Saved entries
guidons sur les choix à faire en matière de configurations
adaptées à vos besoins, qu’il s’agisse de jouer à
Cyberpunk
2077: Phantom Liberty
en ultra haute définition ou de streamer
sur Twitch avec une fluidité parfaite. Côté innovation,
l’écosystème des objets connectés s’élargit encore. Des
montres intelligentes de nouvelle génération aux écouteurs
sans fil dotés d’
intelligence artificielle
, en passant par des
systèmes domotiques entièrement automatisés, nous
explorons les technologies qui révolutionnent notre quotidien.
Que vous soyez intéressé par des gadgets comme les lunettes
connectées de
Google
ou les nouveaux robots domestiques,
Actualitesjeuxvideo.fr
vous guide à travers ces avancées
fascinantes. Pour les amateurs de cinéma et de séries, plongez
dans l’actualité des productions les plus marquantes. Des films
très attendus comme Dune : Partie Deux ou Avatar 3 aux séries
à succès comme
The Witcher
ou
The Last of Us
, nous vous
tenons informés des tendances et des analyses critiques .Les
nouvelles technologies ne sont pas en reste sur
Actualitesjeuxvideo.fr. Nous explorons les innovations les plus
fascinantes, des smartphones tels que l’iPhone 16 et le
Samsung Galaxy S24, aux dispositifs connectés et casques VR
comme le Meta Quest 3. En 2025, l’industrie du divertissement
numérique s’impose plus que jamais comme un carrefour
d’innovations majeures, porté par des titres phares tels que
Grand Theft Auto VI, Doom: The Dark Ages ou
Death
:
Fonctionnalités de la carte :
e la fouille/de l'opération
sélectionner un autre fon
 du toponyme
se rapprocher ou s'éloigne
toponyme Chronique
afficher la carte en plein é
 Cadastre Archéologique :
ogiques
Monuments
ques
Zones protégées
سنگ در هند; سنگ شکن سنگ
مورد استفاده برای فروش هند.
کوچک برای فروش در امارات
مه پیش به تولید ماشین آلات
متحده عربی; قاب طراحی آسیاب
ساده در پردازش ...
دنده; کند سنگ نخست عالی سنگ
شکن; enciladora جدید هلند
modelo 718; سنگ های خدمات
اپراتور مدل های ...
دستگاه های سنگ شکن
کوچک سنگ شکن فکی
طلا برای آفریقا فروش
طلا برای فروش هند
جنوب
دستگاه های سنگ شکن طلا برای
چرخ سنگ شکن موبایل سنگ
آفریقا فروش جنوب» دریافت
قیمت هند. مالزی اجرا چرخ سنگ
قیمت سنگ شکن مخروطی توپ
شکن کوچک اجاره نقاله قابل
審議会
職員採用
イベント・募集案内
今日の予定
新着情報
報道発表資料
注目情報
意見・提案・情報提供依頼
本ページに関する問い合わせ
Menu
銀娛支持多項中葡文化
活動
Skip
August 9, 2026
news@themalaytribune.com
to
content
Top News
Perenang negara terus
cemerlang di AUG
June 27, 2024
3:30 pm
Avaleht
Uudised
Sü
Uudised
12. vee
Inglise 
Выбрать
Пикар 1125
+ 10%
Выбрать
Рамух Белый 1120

---

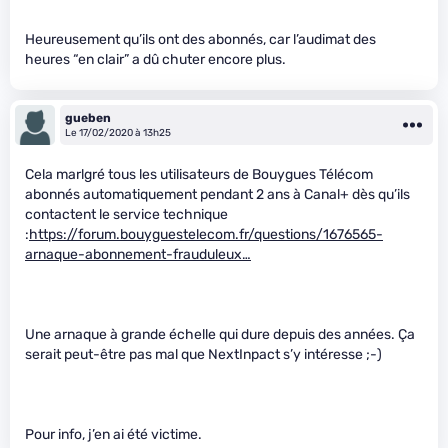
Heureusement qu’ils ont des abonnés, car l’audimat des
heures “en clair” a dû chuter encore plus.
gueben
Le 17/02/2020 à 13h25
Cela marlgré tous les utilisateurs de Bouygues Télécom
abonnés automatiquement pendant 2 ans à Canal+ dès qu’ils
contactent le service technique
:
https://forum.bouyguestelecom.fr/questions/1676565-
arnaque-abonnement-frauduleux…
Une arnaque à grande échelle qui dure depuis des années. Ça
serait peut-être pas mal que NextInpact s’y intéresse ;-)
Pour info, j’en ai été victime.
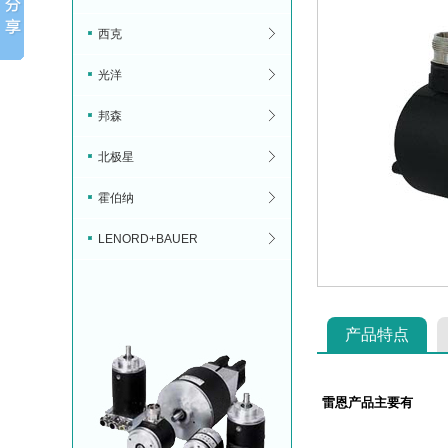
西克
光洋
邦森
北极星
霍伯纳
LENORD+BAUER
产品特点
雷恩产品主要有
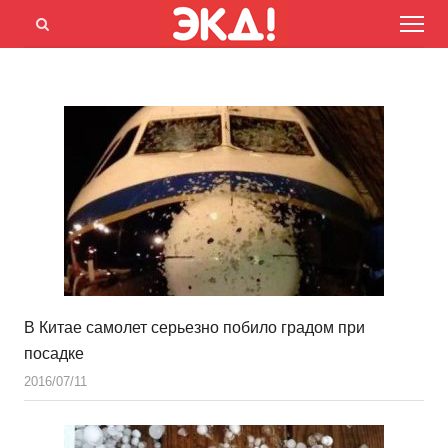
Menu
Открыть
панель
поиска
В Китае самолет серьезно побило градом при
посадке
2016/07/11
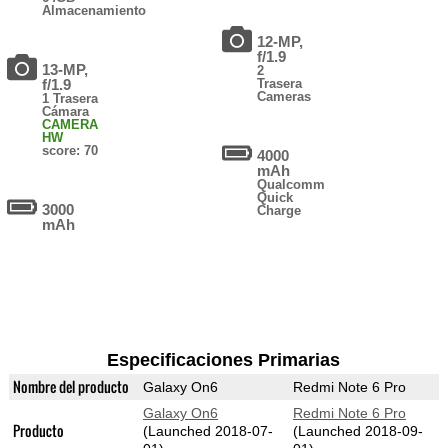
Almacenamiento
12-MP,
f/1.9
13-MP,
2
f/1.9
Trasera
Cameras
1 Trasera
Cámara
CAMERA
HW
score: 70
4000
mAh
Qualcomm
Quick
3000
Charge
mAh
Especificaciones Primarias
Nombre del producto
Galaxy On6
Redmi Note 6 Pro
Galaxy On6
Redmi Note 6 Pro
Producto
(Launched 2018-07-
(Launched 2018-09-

--

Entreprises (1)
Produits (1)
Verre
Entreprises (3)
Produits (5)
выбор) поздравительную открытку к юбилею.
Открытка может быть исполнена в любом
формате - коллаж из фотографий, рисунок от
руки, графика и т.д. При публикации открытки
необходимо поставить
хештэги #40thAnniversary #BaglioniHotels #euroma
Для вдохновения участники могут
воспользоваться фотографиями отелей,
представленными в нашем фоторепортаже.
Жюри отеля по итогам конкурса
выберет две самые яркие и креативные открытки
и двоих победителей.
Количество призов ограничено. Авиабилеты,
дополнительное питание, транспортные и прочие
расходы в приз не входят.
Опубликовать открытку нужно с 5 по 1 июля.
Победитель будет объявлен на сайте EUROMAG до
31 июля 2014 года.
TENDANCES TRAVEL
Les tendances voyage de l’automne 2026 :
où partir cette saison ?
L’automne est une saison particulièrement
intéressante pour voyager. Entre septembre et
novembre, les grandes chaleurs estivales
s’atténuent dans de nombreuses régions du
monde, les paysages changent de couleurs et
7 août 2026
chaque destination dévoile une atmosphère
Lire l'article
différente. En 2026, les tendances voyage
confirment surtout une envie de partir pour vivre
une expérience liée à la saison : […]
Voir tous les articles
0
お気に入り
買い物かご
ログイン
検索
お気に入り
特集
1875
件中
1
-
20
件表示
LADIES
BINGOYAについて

> **WORK TO COMPLETE**:
Lines in the records that hold the word "Actualitesjeuxvideo" are to be counted; give only the total.

> **SOLUTION TO THIS TASK**:
2